A campaign to help prevent vulnerable young people in particular from becoming radicalised and drawn into extremism has been launched by East Cambridgeshire District Council.
The 3R campaign stands for “Recognise, Report and Result” and gives partner agencies a simple message about how to support young people at risk of becoming involved in extremist activities.
Partner agencies include secondary schools, Scout and Guide groups, youth clubs, parish councils and other groups working with teenagers and young adults.
The focus is on preventing people from being radicalised before they become involved in any illegal acts. Whilst aimed at all age ranges, the campaign has a major focus on young people.

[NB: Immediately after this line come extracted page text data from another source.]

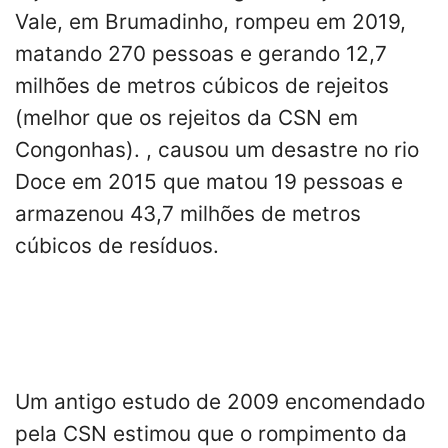
Vale, em Brumadinho, rompeu em 2019,
matando 270 pessoas e gerando 12,7
milhões de metros cúbicos de rejeitos
(melhor que os rejeitos da CSN em
Congonhas). , causou um desastre no rio
Doce em 2015 que matou 19 pessoas e
armazenou 43,7 milhões de metros
cúbicos de resíduos.
Um antigo estudo de 2009 encomendado
pela CSN estimou que o rompimento da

Neighbourhood Support Officer, Nick Ball, who helped launch the scheme, said: “The 3R campaign is not about catching terrorists, it is about identifying people who may be at risk of radicalisation, and supporting them to change direction in a way that will help them.
“The Council’s campaign will give secondary schools and other groups working with young people the tools to help them spot someone who may be heading into trouble.
“We owe our young people a duty of care to ensure they don’t throw away happy and fulfilling lives by becoming involved in criminal activities that can harm them and others.”
This campaign is in line with the Government’s Prevent strategy which aims to stop young people from joining extremist groups by confronting their opinions with alternative, moderate viewpoints. This work does not criminalise young people, but aims to support them.
Radicalisation happens when someone gets drawn into extremism. If someone decides that using fear, terror or violence is justified to achieve ideological, political or social change – this is violent extremism.
Jo Brooks, Director of Operations at ECDC, said: “This is not about singling out certain communities or one group, it is about tackling extremism in all its forms whether it is far right, Islamist, extremist animal rights or other groups who may pose a threat to public safety.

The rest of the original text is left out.